*** Opening EXERCISE MATERIAL ***

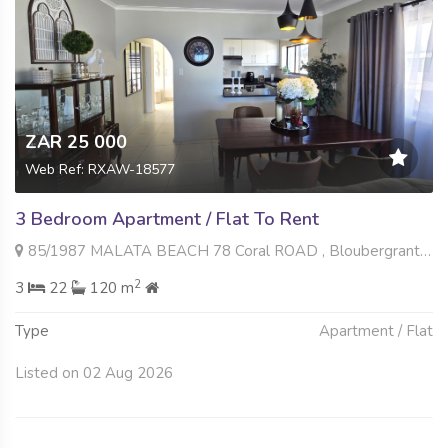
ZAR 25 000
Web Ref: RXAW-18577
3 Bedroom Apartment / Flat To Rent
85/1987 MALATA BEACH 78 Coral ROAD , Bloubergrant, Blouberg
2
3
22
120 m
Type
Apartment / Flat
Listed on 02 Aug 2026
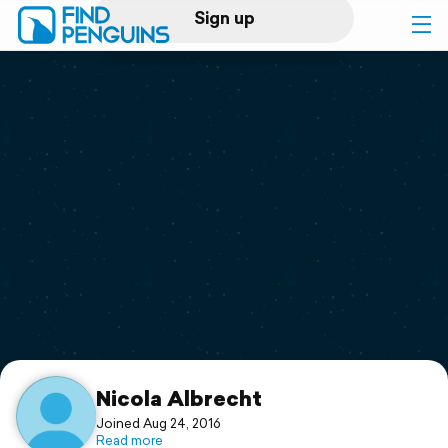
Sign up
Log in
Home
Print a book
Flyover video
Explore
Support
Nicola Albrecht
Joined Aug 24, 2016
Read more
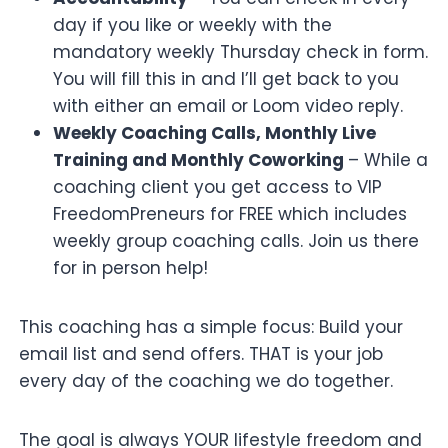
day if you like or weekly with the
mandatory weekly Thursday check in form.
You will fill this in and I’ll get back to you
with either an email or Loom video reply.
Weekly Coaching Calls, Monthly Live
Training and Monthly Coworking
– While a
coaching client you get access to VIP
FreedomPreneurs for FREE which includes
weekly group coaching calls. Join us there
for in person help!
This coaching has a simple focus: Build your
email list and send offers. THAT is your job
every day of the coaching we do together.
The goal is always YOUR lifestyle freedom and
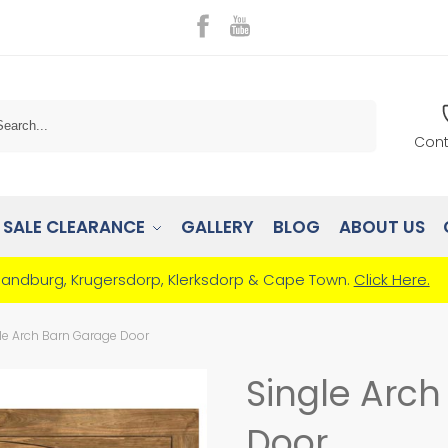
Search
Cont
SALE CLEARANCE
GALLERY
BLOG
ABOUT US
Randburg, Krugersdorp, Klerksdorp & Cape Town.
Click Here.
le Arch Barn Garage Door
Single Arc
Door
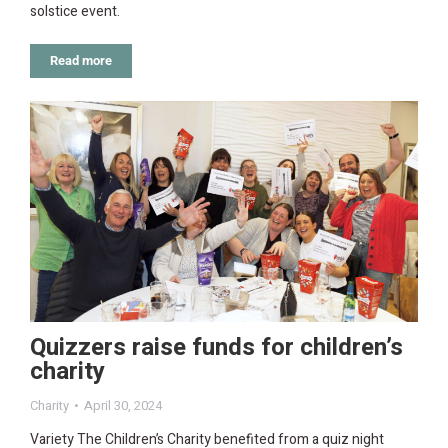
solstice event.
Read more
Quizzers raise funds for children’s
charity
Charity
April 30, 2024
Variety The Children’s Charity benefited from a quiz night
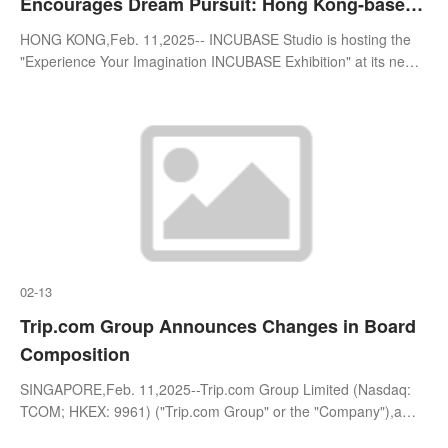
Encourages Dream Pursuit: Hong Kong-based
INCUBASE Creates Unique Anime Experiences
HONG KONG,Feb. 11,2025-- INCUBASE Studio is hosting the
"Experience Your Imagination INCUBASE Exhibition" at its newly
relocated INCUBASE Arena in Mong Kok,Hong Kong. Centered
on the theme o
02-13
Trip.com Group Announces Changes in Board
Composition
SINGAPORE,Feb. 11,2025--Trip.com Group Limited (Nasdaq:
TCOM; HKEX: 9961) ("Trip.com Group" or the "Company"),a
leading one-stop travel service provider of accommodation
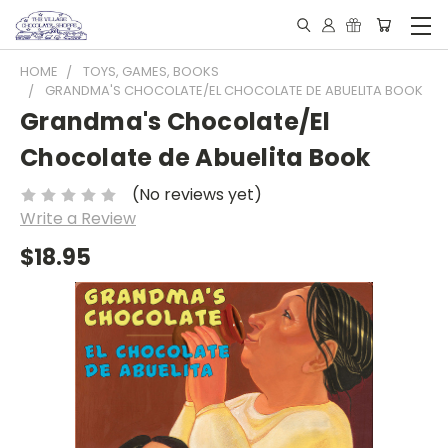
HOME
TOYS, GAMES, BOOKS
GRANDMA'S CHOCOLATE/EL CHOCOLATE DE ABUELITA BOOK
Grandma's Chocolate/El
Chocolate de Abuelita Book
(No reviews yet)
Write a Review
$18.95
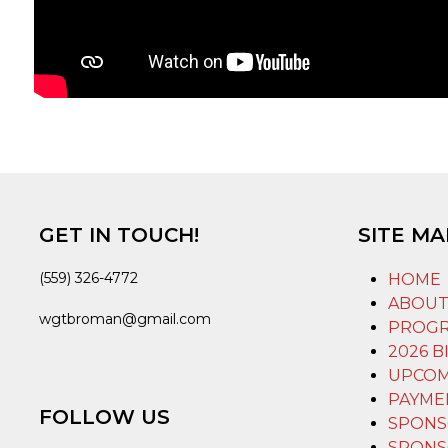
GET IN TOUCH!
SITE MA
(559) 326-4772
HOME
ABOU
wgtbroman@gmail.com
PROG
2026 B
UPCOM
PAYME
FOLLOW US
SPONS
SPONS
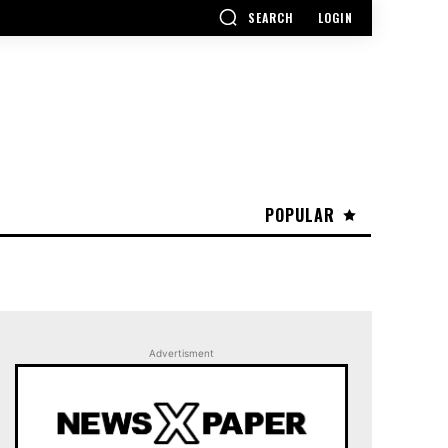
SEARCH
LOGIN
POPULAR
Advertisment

*** Closing EXERCISE MATERIAL ***
*** Opening EXERCISE MATERIAL ***

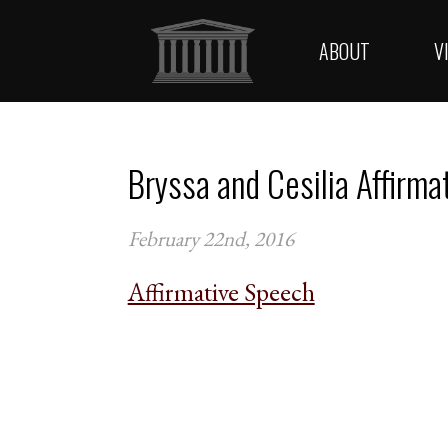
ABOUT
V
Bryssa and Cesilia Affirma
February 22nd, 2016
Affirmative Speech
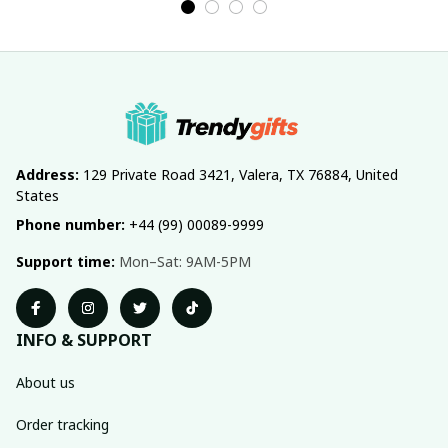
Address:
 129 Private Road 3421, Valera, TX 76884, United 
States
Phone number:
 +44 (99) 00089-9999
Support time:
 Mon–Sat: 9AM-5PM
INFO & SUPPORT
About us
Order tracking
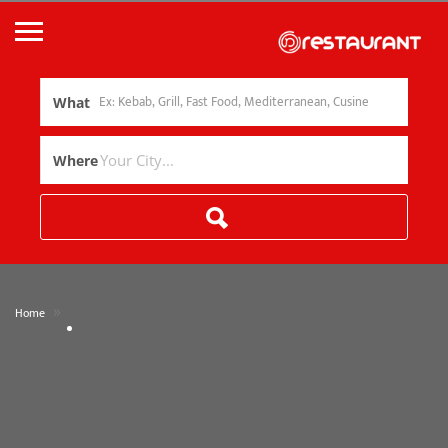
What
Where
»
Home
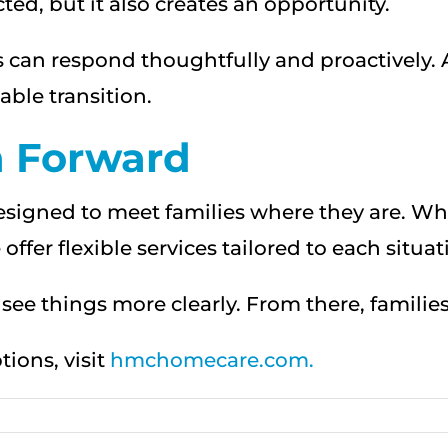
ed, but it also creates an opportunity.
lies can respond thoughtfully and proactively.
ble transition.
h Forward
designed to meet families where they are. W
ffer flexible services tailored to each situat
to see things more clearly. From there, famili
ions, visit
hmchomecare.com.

*** Closing EXERCISE MATERIAL ***
*** Opening EXERCISE MATERIAL ***

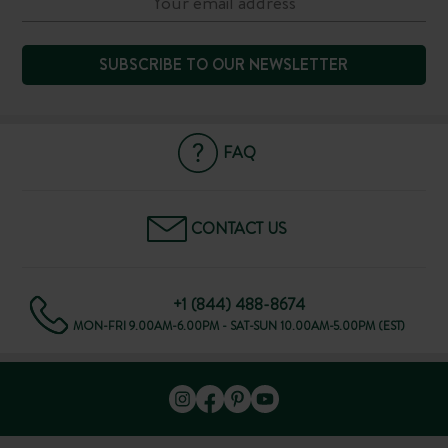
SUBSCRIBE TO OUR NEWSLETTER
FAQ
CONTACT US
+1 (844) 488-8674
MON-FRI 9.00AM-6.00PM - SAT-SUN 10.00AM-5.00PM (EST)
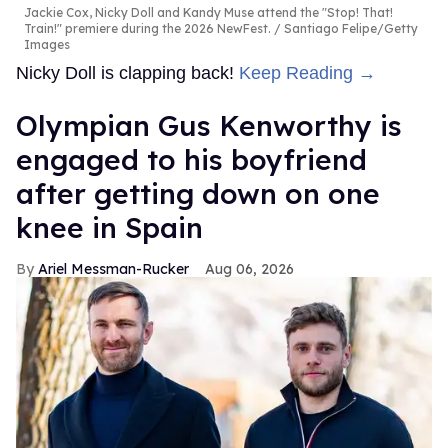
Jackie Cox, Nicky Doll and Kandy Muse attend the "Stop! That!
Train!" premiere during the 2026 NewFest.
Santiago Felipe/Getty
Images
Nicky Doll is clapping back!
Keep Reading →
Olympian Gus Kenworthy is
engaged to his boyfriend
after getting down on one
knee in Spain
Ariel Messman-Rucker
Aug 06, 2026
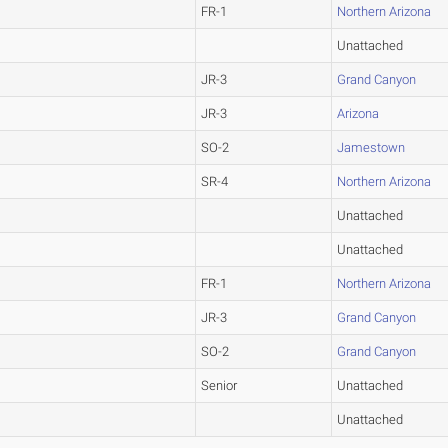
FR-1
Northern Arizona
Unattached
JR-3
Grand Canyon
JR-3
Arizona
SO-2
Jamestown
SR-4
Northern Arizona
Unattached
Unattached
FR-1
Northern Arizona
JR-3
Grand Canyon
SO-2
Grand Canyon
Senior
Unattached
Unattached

*** Closing EXERCISE MATERIAL ***

Every line of the entries that includes "email" must be copied into the answer.

with either an email or Loom video reply.
email list and send offers. THAT is your job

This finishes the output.